I spoke at a conference in Eindhoven in 2009. It was a city that I was not familiar with so I asked the receptionist to tell me the two things I should know about this location. The answer was quick and definitive. White bicycles and innovation. The Witte Fietsenplan (White Bike Plan) was a plan by an anarchistic movement in the mid-sixties to introduce a free bicycle sharing system, but it was short-lived as white bikes were constantly removed by Police. Apparently it is still a sore point. And innovation. Over thirty per cent of money spent on research in the Netherlands is spent in the city of Eindhoven, despite a population of only 230,000. This is largely due to Brainport, a huge innovation park that combines accelerators, incubators and R&D centres and creates an ecosystem in which innovative start-ups are born.

With that backdrop, it is no surprise that the very first legally habitable 3D printed house in Europe is located in this innovative metropolis. The home is made up of 24 concrete units that are ‘printed’ by a 3D printer that squirts layer upon layer of concrete to form the units. After just 120 hours of printing, these units are transported to their final location and joined and a roof is added. It delivers a home that uses a third less concrete and is cheaper and quicker to build.

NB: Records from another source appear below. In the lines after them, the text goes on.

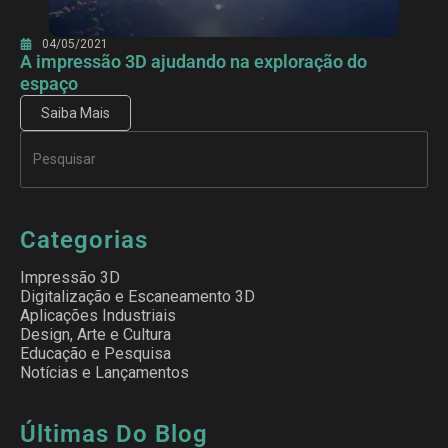
04/05/2021
A impressão 3D ajudando na exploração do
espaço
Saiba Mais
Categorias
Impressão 3D
Digitalização e Escaneamento 3D
Aplicações Industriais
Design, Arte e Cultura
Educação e Pesquisa
Notícias e Lançamentos
Últimas Do Blog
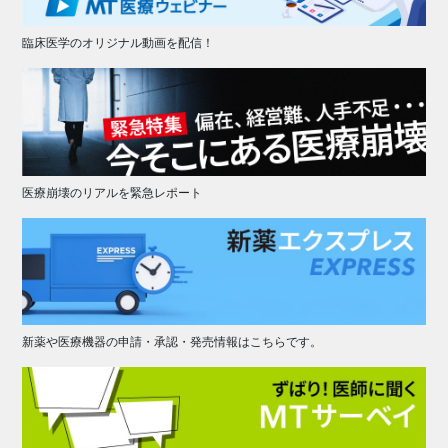
臨床医学のオリジナル動画を配信！
医療崩壊のリアルを緊急レポート
新薬や医療機器の申請・承認・発売情報はこちらです。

3D printing has revolutionised many industries around the world. The aerospace industry requires low volume but high-quality parts. 3D printing allows engineers to create, test and then manufacture a design in low volumes. The medical industry is 3D printing body parts, such as knee and shoulder joints, so they can be precisely matched to the requirements of each individual patient. Even movie studios are using a mix of 3D printed objects and CGI on small-scale sets to create realistic but cost-effective movie scenes. Why blow up a Hummer when you can blow up a scale model 3D printed Hummer?

The manufacturing industry is currently the largest user of 3D printing but the construction industry is poised to accelerate its use of large-scale 3D printing. In Mexico, a giant 3D printer is being used to print small houses on-site in just 24 hours. In Italy, a modular 3D printer is being demonstrated that can print very small houses (30 square metres) with a 3D printed outside shell which supports a timber roof. India just unveiled its first 3D printed home. The home was small but able to be built in just five days and is customisable so the technology is seen as suitable for the government’s affordable housing program. In Nevada, the PassivDom House is printed in a factory. The house is completely off the grid and can be printed and delivered to your location ready to move in. No waiting for services to connect – because there ae no services to connect.

Aussies are on board as well. A biotech company is currently designing a house that will be 3D printed from industrial hemp.

But back to Eindhoven. Proof of concept is one thing but Eindhoven now has a married couple living in a 3D printed house and paying rent for the privilege. If this house – and others being printed in a similar fashion – are successful, the thousands of new homes that the Netherlands needs to accommodate its growing population may have a high percentage of fast and cheap 3D printed houses in amongst them.